Im Jahr 1965 zog die Bibliothek aufgrund eklatanten Platzmangels in die Neue Residenz auf dem Domberg um. Unter Fridolin Dressler (Direktor 1958–1967) kam es zu einer grundlegenden Reorganisation und Modernisierung der Staatsbibliothek. Dressler erklärte außerdem E. T. A. Hoffmann zum Spezialsammelgebiet und legte damit den Grundstein für eine der größten Hoffmann-Sammlungen weltweit, die unter seinen Nachfolgern kontinuierlich ausgebaut wurde.

Seit 1986 wird der Bestand an illuminierten Handschriften des Mittelalters in einem von Bernhard Schemmel (Direktor 1984-2005) initiierten und von der DFG geförderten Projekt erschlossen und in wissenschaftlichen Katalogen der Forschung zugänglich gemacht.
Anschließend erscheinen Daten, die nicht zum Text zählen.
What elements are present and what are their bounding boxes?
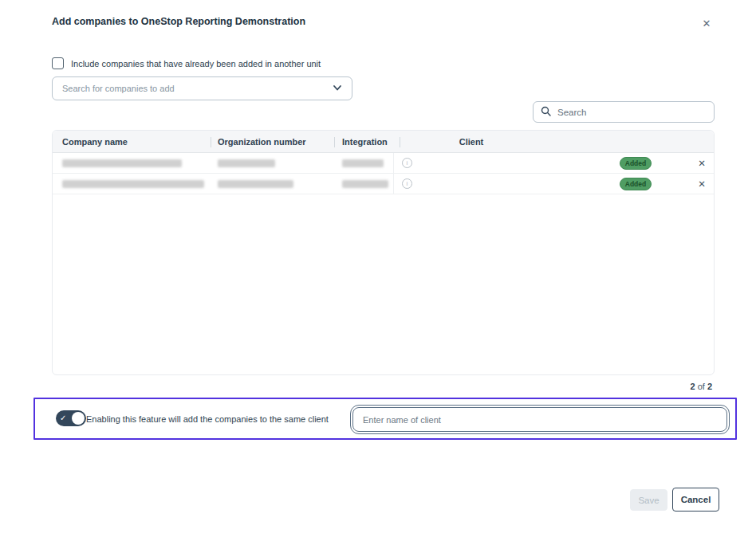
pagination-current: 2 [690, 382, 695, 391]
same-client-toggle[interactable]: ✓ [56, 410, 86, 426]
remove-row-icon[interactable]: ✕ [695, 178, 708, 190]
redacted-integration [342, 180, 388, 188]
column-header-company: Company name [62, 137, 128, 147]
column-header-integration: Integration [342, 137, 388, 147]
table-row: i Added ✕ [53, 153, 714, 174]
close-icon[interactable]: ✕ [699, 16, 715, 32]
redacted-organization-number [218, 180, 293, 188]
cancel-button[interactable]: Cancel [672, 488, 719, 512]
info-icon[interactable]: i [402, 158, 412, 168]
save-button[interactable]: Save [630, 489, 667, 511]
redacted-company-name [62, 159, 182, 167]
table-search-box [533, 101, 715, 123]
client-cell: i Added ✕ [393, 153, 714, 174]
same-client-highlight-box: ✓ Enabling this feature will add the com… [33, 398, 737, 440]
redacted-organization-number [218, 159, 275, 167]
header-divider [334, 137, 335, 147]
table-header-row: Company name Organization number Integra… [53, 131, 714, 153]
same-client-toggle-label: Enabling this feature will add the compa… [86, 414, 329, 424]
header-divider [400, 137, 400, 147]
include-companies-row: Include companies that have already been… [52, 57, 321, 69]
company-search-select-placeholder: Search for companies to add [62, 84, 333, 93]
company-search-select[interactable]: Search for companies to add [52, 76, 352, 100]
check-icon: ✓ [60, 413, 66, 424]
include-companies-checkbox[interactable] [52, 57, 64, 69]
table-row: i Added ✕ [53, 174, 714, 194]
search-input[interactable] [557, 108, 707, 117]
client-name-input[interactable] [352, 407, 727, 432]
pagination-total: 2 [707, 382, 712, 391]
chevron-down-icon [333, 81, 342, 96]
column-header-organization: Organization number [218, 137, 306, 147]
remove-row-icon[interactable]: ✕ [695, 157, 708, 170]
status-badge: Added [620, 178, 652, 190]
add-companies-modal: ✕ Add companies to OneStop Reporting Dem… [0, 0, 756, 537]
redacted-company-name [62, 180, 204, 188]
pagination-count: 2 of 2 [690, 382, 712, 391]
page-title: Add companies to OneStop Reporting Demon… [52, 16, 305, 27]
search-icon [541, 105, 551, 120]
info-icon[interactable]: i [402, 178, 412, 189]
redacted-integration [342, 159, 384, 167]
companies-table: Company name Organization number Integra… [52, 130, 715, 375]
column-header-client: Client [408, 137, 535, 147]
include-companies-label: Include companies that have already been… [71, 59, 321, 69]
pagination-separator: of [698, 382, 705, 391]
status-badge: Added [620, 157, 652, 170]
toggle-knob [72, 412, 85, 425]
client-cell: i Added ✕ [393, 174, 714, 194]
header-divider [211, 137, 211, 147]
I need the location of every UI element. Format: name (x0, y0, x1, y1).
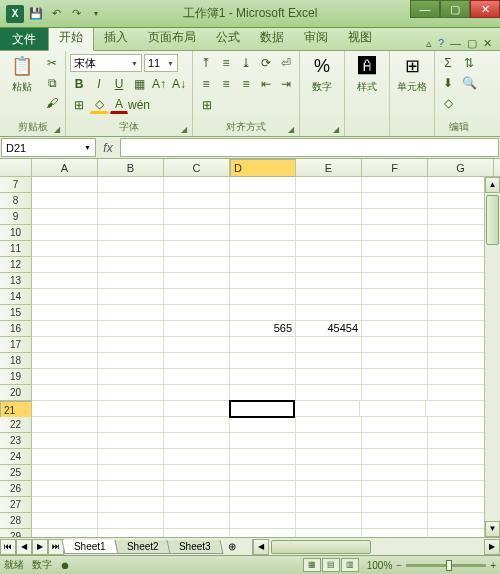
row-header[interactable]: 8 (0, 193, 32, 209)
cell[interactable] (362, 465, 428, 481)
minimize-button[interactable]: — (410, 0, 440, 18)
styles-button[interactable]: 🅰 样式 (349, 54, 385, 94)
cell[interactable] (98, 305, 164, 321)
orientation-icon[interactable]: ⟳ (257, 54, 275, 72)
cell[interactable] (230, 177, 296, 193)
row-header[interactable]: 28 (0, 513, 32, 529)
cell[interactable] (362, 273, 428, 289)
cell[interactable] (164, 241, 230, 257)
cell[interactable] (164, 529, 230, 537)
cell[interactable] (164, 433, 230, 449)
cell[interactable] (296, 177, 362, 193)
font-dialog-icon[interactable]: ◢ (181, 125, 187, 134)
new-sheet-icon[interactable]: ⊕ (222, 541, 242, 552)
select-all-corner[interactable] (0, 159, 32, 176)
italic-button[interactable]: I (90, 75, 108, 93)
cell[interactable] (164, 273, 230, 289)
cell[interactable] (296, 497, 362, 513)
row-header[interactable]: 18 (0, 353, 32, 369)
cell[interactable] (98, 177, 164, 193)
cell[interactable] (32, 481, 98, 497)
cell[interactable] (362, 449, 428, 465)
cell[interactable] (164, 289, 230, 305)
tab-formula[interactable]: 公式 (206, 25, 250, 50)
redo-icon[interactable]: ↷ (68, 6, 84, 22)
cell[interactable] (362, 225, 428, 241)
row-header[interactable]: 22 (0, 417, 32, 433)
cell[interactable] (164, 257, 230, 273)
cell[interactable] (296, 529, 362, 537)
merge-center-icon[interactable]: ⊞ (197, 96, 217, 114)
zoom-slider[interactable] (406, 564, 486, 567)
cell[interactable] (230, 417, 296, 433)
zoom-out-icon[interactable]: − (396, 560, 402, 571)
cell[interactable] (230, 433, 296, 449)
doc-close-icon[interactable]: ✕ (483, 37, 492, 50)
cell[interactable] (32, 529, 98, 537)
cell[interactable] (296, 513, 362, 529)
cell[interactable] (164, 513, 230, 529)
cell[interactable] (230, 465, 296, 481)
sheet-tab[interactable]: Sheet3 (167, 540, 224, 554)
copy-icon[interactable]: ⧉ (43, 74, 61, 92)
qat-dropdown-icon[interactable]: ▼ (88, 6, 104, 22)
row-header[interactable]: 20 (0, 385, 32, 401)
view-pagelayout-icon[interactable]: ▤ (322, 558, 340, 572)
cell[interactable] (98, 481, 164, 497)
column-header[interactable]: D (230, 159, 296, 177)
cell[interactable] (32, 433, 98, 449)
tab-review[interactable]: 审阅 (294, 25, 338, 50)
row-header[interactable]: 12 (0, 257, 32, 273)
file-tab[interactable]: 文件 (0, 28, 48, 50)
cell[interactable]: 565 (230, 321, 296, 337)
column-header[interactable]: A (32, 159, 98, 176)
cell[interactable] (32, 257, 98, 273)
scroll-left-icon[interactable]: ◀ (253, 539, 269, 555)
close-button[interactable]: ✕ (470, 0, 500, 18)
paste-button[interactable]: 📋 粘贴 (4, 54, 40, 94)
cell[interactable] (164, 193, 230, 209)
doc-max-icon[interactable]: ▢ (467, 37, 477, 50)
find-icon[interactable]: 🔍 (460, 74, 478, 92)
cell[interactable] (32, 417, 98, 433)
underline-button[interactable]: U (110, 75, 128, 93)
row-header[interactable]: 15 (0, 305, 32, 321)
cell[interactable] (362, 513, 428, 529)
cell[interactable] (98, 401, 164, 417)
scroll-right-icon[interactable]: ▶ (484, 539, 500, 555)
row-header[interactable]: 19 (0, 369, 32, 385)
row-header[interactable]: 27 (0, 497, 32, 513)
font-size-select[interactable]: 11▼ (144, 54, 178, 72)
cell[interactable] (230, 385, 296, 401)
cell[interactable] (164, 385, 230, 401)
align-left-icon[interactable]: ≡ (197, 75, 215, 93)
cell[interactable] (296, 305, 362, 321)
column-header[interactable]: B (98, 159, 164, 176)
tab-view[interactable]: 视图 (338, 25, 382, 50)
cell[interactable] (296, 241, 362, 257)
align-right-icon[interactable]: ≡ (237, 75, 255, 93)
cell[interactable] (32, 337, 98, 353)
cell[interactable] (32, 225, 98, 241)
cell[interactable] (164, 497, 230, 513)
cell[interactable] (98, 449, 164, 465)
row-header[interactable]: 29 (0, 529, 32, 537)
cell[interactable] (362, 369, 428, 385)
cell[interactable]: 45454 (296, 321, 362, 337)
align-dialog-icon[interactable]: ◢ (288, 125, 294, 134)
sheet-tab[interactable]: Sheet2 (114, 540, 171, 554)
formula-input[interactable] (120, 138, 499, 157)
cell[interactable] (164, 481, 230, 497)
cell[interactable] (164, 225, 230, 241)
cell[interactable] (230, 209, 296, 225)
row-header[interactable]: 24 (0, 449, 32, 465)
cell[interactable] (230, 225, 296, 241)
fill-color-button[interactable]: ◇ (90, 96, 108, 114)
cell[interactable] (230, 481, 296, 497)
cell[interactable] (362, 289, 428, 305)
cell[interactable] (98, 257, 164, 273)
cell[interactable] (230, 305, 296, 321)
cell[interactable] (164, 337, 230, 353)
hscroll-thumb[interactable] (271, 540, 371, 554)
font-color-button[interactable]: A (110, 96, 128, 114)
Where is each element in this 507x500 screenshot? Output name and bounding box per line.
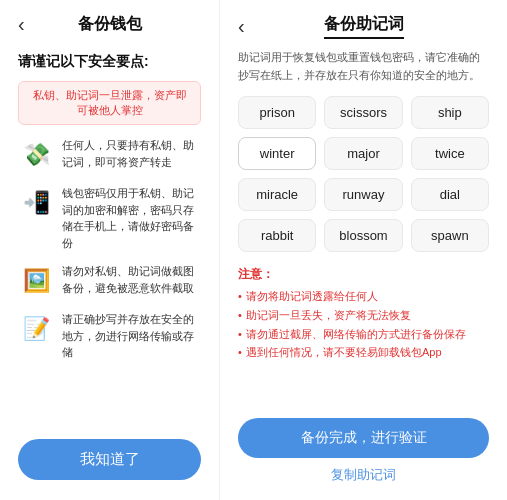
word-cell-5: major [324, 137, 402, 170]
mnemonic-word-grid: prison scissors ship winter major twice … [238, 96, 489, 252]
right-title-container: 备份助记词 [324, 14, 404, 39]
security-text-4: 请正确抄写并存放在安全的地方，勿进行网络传输或存储 [62, 311, 201, 361]
word-cell-7: miracle [238, 178, 316, 211]
word-cell-9: dial [411, 178, 489, 211]
left-panel: ‹ 备份钱包 请谨记以下安全要点: 私钥、助记词一旦泄露，资产即可被他人掌控 💸… [0, 0, 220, 500]
word-cell-1: prison [238, 96, 316, 129]
left-title: 备份钱包 [78, 14, 142, 35]
security-item-2: 📲 钱包密码仅用于私钥、助记词的加密和解密，密码只存储在手机上，请做好密码备份 [18, 185, 201, 251]
write-icon: 📝 [18, 311, 54, 347]
word-cell-3: ship [411, 96, 489, 129]
note-item-4: 遇到任何情况，请不要轻易卸载钱包App [238, 343, 489, 362]
security-item-4: 📝 请正确抄写并存放在安全的地方，勿进行网络传输或存储 [18, 311, 201, 361]
right-bottom-actions: 备份完成，进行验证 复制助记词 [238, 418, 489, 484]
left-subtitle: 请谨记以下安全要点: [18, 53, 201, 71]
note-item-3: 请勿通过截屏、网络传输的方式进行备份保存 [238, 325, 489, 344]
security-item-1: 💸 任何人，只要持有私钥、助记词，即可将资产转走 [18, 137, 201, 173]
notes-title: 注意： [238, 266, 489, 283]
notes-section: 注意： 请勿将助记词透露给任何人 助记词一旦丢失，资产将无法恢复 请勿通过截屏、… [238, 266, 489, 362]
security-items-list: 💸 任何人，只要持有私钥、助记词，即可将资产转走 📲 钱包密码仅用于私钥、助记词… [18, 137, 201, 429]
word-cell-10: rabbit [238, 219, 316, 252]
word-cell-4: winter [238, 137, 316, 170]
security-text-3: 请勿对私钥、助记词做截图备份，避免被恶意软件截取 [62, 263, 201, 296]
copy-mnemonic-link[interactable]: 复制助记词 [331, 466, 396, 484]
right-description: 助记词用于恢复钱包或重置钱包密码，请它准确的抄写在纸上，并存放在只有你知道的安全… [238, 49, 489, 84]
word-cell-12: spawn [411, 219, 489, 252]
warning-banner: 私钥、助记词一旦泄露，资产即可被他人掌控 [18, 81, 201, 125]
word-cell-11: blossom [324, 219, 402, 252]
left-header: ‹ 备份钱包 [18, 0, 201, 45]
note-item-2: 助记词一旦丢失，资产将无法恢复 [238, 306, 489, 325]
security-item-3: 🖼️ 请勿对私钥、助记词做截图备份，避免被恶意软件截取 [18, 263, 201, 299]
security-text-1: 任何人，只要持有私钥、助记词，即可将资产转走 [62, 137, 201, 170]
word-cell-6: twice [411, 137, 489, 170]
note-item-1: 请勿将助记词透露给任何人 [238, 287, 489, 306]
right-title: 备份助记词 [324, 14, 404, 39]
transfer-icon: 💸 [18, 137, 54, 173]
verify-button[interactable]: 备份完成，进行验证 [238, 418, 489, 458]
password-icon: 📲 [18, 185, 54, 221]
right-header: ‹ 备份助记词 [238, 0, 489, 49]
screenshot-icon: 🖼️ [18, 263, 54, 299]
acknowledge-button[interactable]: 我知道了 [18, 439, 201, 480]
word-cell-8: runway [324, 178, 402, 211]
left-back-icon[interactable]: ‹ [18, 13, 25, 36]
security-text-2: 钱包密码仅用于私钥、助记词的加密和解密，密码只存储在手机上，请做好密码备份 [62, 185, 201, 251]
right-back-icon[interactable]: ‹ [238, 15, 245, 38]
word-cell-2: scissors [324, 96, 402, 129]
right-panel: ‹ 备份助记词 助记词用于恢复钱包或重置钱包密码，请它准确的抄写在纸上，并存放在… [220, 0, 507, 500]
Als eine der ersten staatlichen Bibliotheken Bayerns begann die Staatsbibliothek Bamberg mit der systematischen Digitalisierung und Online-Bereitstellung ihrer historischen Bestände.

Neben den eigenen Beständen beherbergt und verwaltet die Staatsbibliothek die Büchersammlungen einiger Bamberger Vereinigungen als Deposita, so die des Historischen Vereins Bamberg, der Naturforschenden Gesellschaft, der E.T.A. Hoffmann-Gesellschaft und des Frankenbundes.

Chronologischer Überblick

1803Gründung als Kürfürstliche Bibliothek und Unterbringung im Kollegienhaus der Jesuiten inmitten der Bamberger Inselstadt.
1807/08
Mit den 11 400 Bänden des Bipontina-Bestandes wird ein wesentlicher Teil der Hofbibliothek des wittelsbachischen Herzogs Karl II. August von Pfalz-Zweibrücken (reg. 1775–1795) übernommen.
1849
Die umfangreiche und wertvolle Graphiksammlung des Bamberger Kunsthistorikers Joseph Heller (1798–1849) sowie eine darauf abgestimmte Bibliothek von rund 6 000 Bänden gehen nach dessen Tod in den Besitz der Staatsbibliothek über.
1887
Der erste Band des Handschriftenkatalogs von Friedrich Leitschuh erscheint.
1903
Emil Marschalk von Ostheim (1841–1903) vermacht der Staatsbibliothek testamentarisch seine Graphiksammlung und seine Bibliothek mit vorwiegend genealogischer, heraldischer sowie lokal- und revolutionshistorischer Literatur.
1965/66
Die Bibliothek zieht aufgrund eklatanten Platzmangels in die Neue Residenz auf dem Domberg um.
1966
Mit Band 4 (Erwerbungen seit 1912) findet der seit 1887 in vier Bänden erschienene Katalog der Handschriften der Königlichen Bibliothek zu Bamberg seinen Abschluss.
1975
Ein Kooperationsabkommen mit der Universitätsbibliothek Bamberg regelt eine abgestimmte Erwerbungspolitik, den gemeinsamen Ausleihverbund sowie die bibliothekarische Ausbildung.
1978
Der ehemalige Weinkeller wird zu einem Büchermagazin umfunktioniert, das mit rund 7 000 Regalmetern Platz für gut 200 000 Bücher bietet.
1987
Die Staatsbibliothek Bamberg wird Pflichtexemplarstelle für alle in Oberfranken erschienenen Publikationen.
1993
Umbau des Scagliolasaals im Erdgeschoss der Neuen Residenz zu einem modernen Ausstellungsraum.
2000
Anlässlich ihrer Faksimilierung können erstmals alle Einzelblätter der Bamberger Apokalypse im Rahmen einer Ausstellung gezeigt werden. 20 000 Besucher nutzen diese einmalige Gelegenheit.
2003
Die Bamberger Apokalypse und der Kommentar zum Hohen Lied und zum Buch Daniel, zwei Reichenauer Handschriften der Staatsbibliothek Bamberg, werden in das Weltdokumentenerbe der UNESCO aufgenommen.
2007
Mit der Installation des Grazer Buchtisches beginnt die Digitalisierung der Kaiser-Heinrich-Bibliothek, die 2012 abgeschlossen werden kann: Rund 50 000 Pergamentseiten können nun online betrachtet werden.
2013
Das Lorscher Arzneibuch der Staatsbibliothek Bamberg wird in das UNESCO-Weltdokumentenerbe aufgenommen.
2014
Da die Magazinkapazitäten in der Neuen Residenz am Domplatz völlig ausgeschöpft sind, wird ein Teil der Bestände in ein neu angemietetes Außenmagazin verlagert.
2015
Die Staatsbibliothek Bamberg übernimmt drei hochkarätige mittelalterliche Handschriften aus Schloss Weißenstein in Pommersfelden: Ein Corveyer Evangeliar (Msc.Add.3000), eine Nachzeichnung des Bamberger Rationale (Msc.Add.3001) und ein wohl aus dem Bamberger Dom stammendes Graduale (Msc.Add.3002).